- **What the task asks**
Without any pictures, restate the full set of records below exactly.

Collected data
------------------------------------------------------------

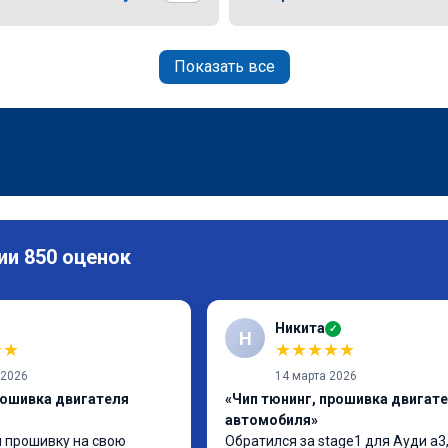
Показать все
ии 850 оценок
Никита
✓
Н
★
★
★
★
★
★
★
 2026
14 марта 2026
рошивка двигателя
«Чип тюнинг, прошивка двигат
автомобиля»
 прошивку на свою 
Обратился за stage1 для Ауди а3,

------------------------------------------------------------

- **Exercise response**
Показать все
ии 850 оценок
Никита
✓
Н
★
★
★
★
★
★
★
 2026
14 марта 2026
рошивка двигателя
«Чип тюнинг, прошивка двигат
автомобиля»
 прошивку на свою 
Обратился за stage1 для Ауди а3,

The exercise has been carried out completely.